Recording apparatuses such as facsimile machines, copiers, and printers record an image on a recording medium such as paper, cloth, or an overhead projector sheet (“OHP” sheet). The methods by which these recording apparatuses perform image recording are an ink-jet method, a wire-dot method, a thermal method, and the like. Furthermore, these recording methods are either a serial-type method or a line-head-type method. In the serial-type method, a recording head performs recording while moving on a recording medium. In the line-head-type method, recording is performed by a recording head that is fixed to the main body of the apparatus.

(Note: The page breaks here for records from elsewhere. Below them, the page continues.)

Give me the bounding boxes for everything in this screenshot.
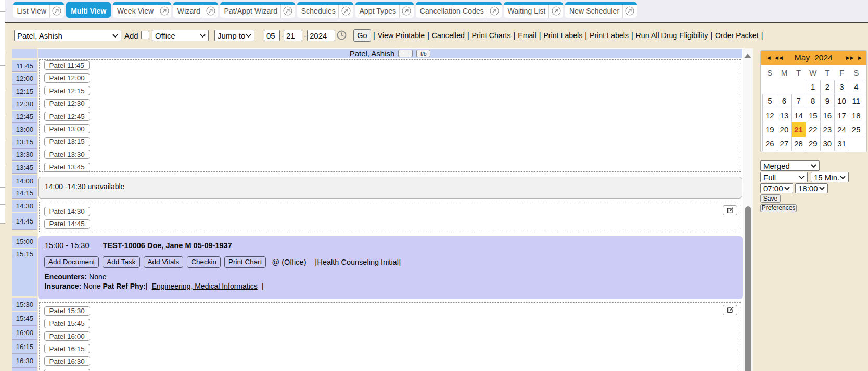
go-button[interactable]: Go — [353, 29, 371, 42]
tab-new-scheduler[interactable]: New Scheduler — [565, 2, 637, 18]
fb-button[interactable]: f/b — [416, 50, 430, 57]
calendar-day-30[interactable]: 30 — [820, 137, 835, 151]
add-checkbox[interactable] — [141, 31, 149, 39]
scrollbar-up-arrow-icon[interactable] — [744, 54, 751, 58]
slot-button-patel-13-45[interactable]: Patel 13:45 — [44, 163, 90, 172]
slot-button-patel-12-15[interactable]: Patel 12:15 — [44, 86, 90, 95]
tab-list-view[interactable]: List View — [13, 2, 64, 18]
toolbar-link-print-labels[interactable]: Print Labels — [543, 31, 582, 40]
slot-button-patel-16-45[interactable]: Patel 16:45 — [44, 369, 90, 371]
slot-button-patel-13-15[interactable]: Patel 13:15 — [44, 137, 90, 146]
collapse-column-button[interactable]: — — [398, 50, 413, 57]
toolbar-link-print-labels[interactable]: Print Labels — [590, 31, 629, 40]
calendar-day-15[interactable]: 15 — [806, 108, 820, 122]
calendar-day-22[interactable]: 22 — [806, 122, 820, 137]
appointment-checkin-button[interactable]: Checkin — [187, 256, 221, 268]
calendar-day-5[interactable]: 5 — [763, 94, 777, 108]
zoom-select[interactable]: Full — [760, 172, 808, 182]
calendar-day-2[interactable]: 2 — [820, 80, 835, 94]
appointment-patient-link[interactable]: TEST-10006 Doe, Jane M 05-09-1937 — [103, 241, 232, 250]
calendar-day-17[interactable]: 17 — [835, 108, 849, 122]
ref-physician-link[interactable]: Engineering, Medical Informatics — [152, 282, 258, 290]
calendar-day-18[interactable]: 18 — [849, 108, 863, 122]
slot-button-patel-12-45[interactable]: Patel 12:45 — [44, 112, 90, 121]
calendar-day-8[interactable]: 8 — [806, 94, 820, 108]
calendar-day-7[interactable]: 7 — [792, 94, 806, 108]
calendar-day-16[interactable]: 16 — [820, 108, 835, 122]
tab-multi-view[interactable]: Multi View — [66, 2, 111, 18]
toolbar-link-print-charts[interactable]: Print Charts — [472, 31, 511, 40]
start-time-select[interactable]: 07:00 — [760, 183, 793, 193]
end-time-select[interactable]: 18:00 — [795, 183, 828, 193]
open-in-new-window-icon[interactable] — [622, 5, 637, 18]
open-in-new-window-icon[interactable] — [49, 5, 65, 18]
slot-button-patel-16-15[interactable]: Patel 16:15 — [44, 344, 90, 353]
toolbar-link-email[interactable]: Email — [518, 31, 536, 40]
tab-waiting-list[interactable]: Waiting List — [504, 2, 564, 18]
slot-button-patel-16-30[interactable]: Patel 16:30 — [44, 356, 90, 366]
slot-button-patel-16-00[interactable]: Patel 16:00 — [44, 331, 90, 341]
calendar-day-6[interactable]: 6 — [777, 94, 792, 108]
calendar-day-14[interactable]: 14 — [792, 108, 806, 122]
calendar-day-31[interactable]: 31 — [835, 137, 849, 151]
calendar-picker-clock-icon[interactable] — [337, 30, 347, 40]
slot-button-patel-11-45[interactable]: Patel 11:45 — [44, 60, 90, 70]
calendar-day-25[interactable]: 25 — [849, 122, 863, 137]
calendar-day-12[interactable]: 12 — [763, 108, 777, 122]
calendar-day-27[interactable]: 27 — [777, 137, 792, 151]
jump-to-select[interactable]: Jump to — [214, 30, 254, 41]
date-day-input[interactable] — [284, 30, 302, 41]
appointment-add-task-button[interactable]: Add Task — [103, 256, 139, 268]
slot-button-patel-12-00[interactable]: Patel 12:00 — [44, 73, 90, 83]
provider-name-link[interactable]: Patel, Ashish — [350, 49, 395, 58]
appointment-add-vitals-button[interactable]: Add Vitals — [144, 256, 184, 268]
scrollbar-thumb[interactable] — [745, 206, 751, 371]
open-in-new-window-icon[interactable] — [548, 5, 564, 18]
save-button[interactable]: Save — [760, 194, 781, 203]
calendar-day-21[interactable]: 21 — [792, 122, 806, 137]
date-month-input[interactable] — [264, 30, 280, 41]
calendar-day-3[interactable]: 3 — [835, 80, 849, 94]
open-in-new-window-icon[interactable] — [157, 5, 172, 18]
edit-schedule-button[interactable] — [723, 205, 737, 216]
calendar-day-23[interactable]: 23 — [820, 122, 835, 137]
open-in-new-window-icon[interactable] — [280, 5, 296, 18]
calendar-day-1[interactable]: 1 — [806, 80, 820, 94]
slot-button-patel-15-30[interactable]: Patel 15:30 — [44, 306, 90, 316]
slot-button-patel-13-00[interactable]: Patel 13:00 — [44, 124, 90, 133]
appointment-print-chart-button[interactable]: Print Chart — [224, 256, 266, 268]
tab-cancellation-codes[interactable]: Cancellation Codes — [416, 2, 502, 18]
open-in-new-window-icon[interactable] — [487, 5, 502, 18]
appointment-add-document-button[interactable]: Add Document — [44, 256, 99, 268]
tab-appt-types[interactable]: Appt Types — [355, 2, 414, 18]
tab-week-view[interactable]: Week View — [113, 2, 171, 18]
view-mode-select[interactable]: Merged — [760, 160, 820, 171]
toolbar-link-order-packet[interactable]: Order Packet — [715, 31, 759, 40]
open-in-new-window-icon[interactable] — [203, 5, 218, 18]
calendar-day-19[interactable]: 19 — [763, 122, 777, 137]
calendar-day-10[interactable]: 10 — [835, 94, 849, 108]
slot-button-patel-14-30[interactable]: Patel 14:30 — [44, 207, 90, 216]
slot-button-patel-13-30[interactable]: Patel 13:30 — [44, 150, 90, 159]
calendar-day-28[interactable]: 28 — [792, 137, 806, 151]
appointment-time-link[interactable]: 15:00 - 15:30 — [45, 241, 89, 250]
tab-wizard[interactable]: Wizard — [173, 2, 218, 18]
preferences-button[interactable]: Preferences — [760, 204, 797, 212]
calendar-day-29[interactable]: 29 — [806, 137, 820, 151]
appointment-block[interactable]: 15:00 - 15:30 TEST-10006 Doe, Jane M 05-… — [38, 236, 743, 299]
calendar-day-9[interactable]: 9 — [820, 94, 835, 108]
toolbar-link-run-all-drug-eligibility[interactable]: Run All Drug Eligibility — [636, 31, 708, 40]
toolbar-link-view-printable[interactable]: View Printable — [378, 31, 425, 40]
slot-button-patel-14-45[interactable]: Patel 14:45 — [44, 219, 90, 229]
edit-schedule-button[interactable] — [723, 305, 737, 315]
calendar-day-4[interactable]: 4 — [849, 80, 863, 94]
toolbar-link-cancelled[interactable]: Cancelled — [432, 31, 465, 40]
interval-select[interactable]: 15 Min. — [811, 172, 849, 182]
provider-select[interactable]: Patel, Ashish — [14, 30, 121, 41]
calendar-day-20[interactable]: 20 — [777, 122, 792, 137]
slot-button-patel-12-30[interactable]: Patel 12:30 — [44, 99, 90, 108]
open-in-new-window-icon[interactable] — [399, 5, 414, 18]
calendar-day-13[interactable]: 13 — [777, 108, 792, 122]
tab-pat-appt-wizard[interactable]: Pat/Appt Wizard — [220, 2, 295, 18]
slot-button-patel-15-45[interactable]: Patel 15:45 — [44, 319, 90, 328]
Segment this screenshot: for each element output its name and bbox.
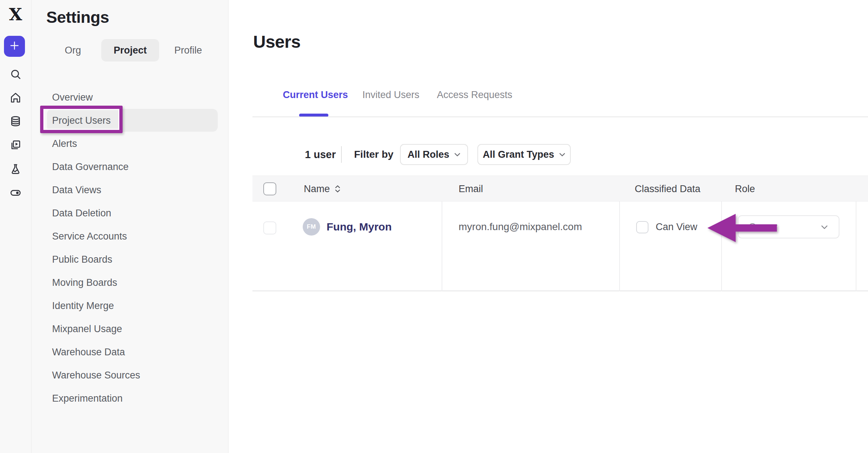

For example, in a line-head-type ink jet recording apparatus, an image is formed on a recording medium such as a sheet by ejecting ink from ink ejection nozzles of a line head having a recording range equal to or greater than the width of the recording medium, while the recording medium is conveyed at a high speed by conveying means such as a conveying belt that is provided in the main body of the apparatus. In this way, printing can be performed at a high speed as compared to a serial-type ink jet recording head that reciprocates in the width direction of a recording medium.
In some of such ink-jet-type printers, the recording head is capped in order to prevent drying of ink in the ink ejection nozzles (openings provided in the ink ejection surface of the recording head), or clogging up of the nozzles. Moreover, before capping the recording head, sometimes recovery processing of the recording head is performed by ejecting ink and thereafter wiping off ink adhering to the ink ejection surface. Thus, ink jet recording apparatuses in which the ink ejection surface is wiped and a cap is mounted on the recording head are known.
For example, an ink jet recording apparatus that has an ink jet recording head (recording head), and a maintenance mechanism (recovery device) that has a cap (cap portion) and a wiping blade (wiping portion) and is housed below ink-supplying paths that supply ink to the nozzles is known. When image forming is not being performed, the maintenance mechanism comes into contact with or close to nozzle plates of the ink jet recording heads and performs maintenance. This type of ink jet recording apparatus can be downsized, and the wiping blade wipes the ink ejection surface of the recording head by moving in a direction perpendicular to the direction in which the recording medium is conveyed.
However, in the above-described ink jet recording apparatus, since the recovery device wipes the ink ejection surface of the recording head by moving in a direction perpendicular to the recording-medium-conveying direction (in the longitudinal direction of the recording head), the distance over which the wiping portion moves is long, and the time taken for the wiping is long.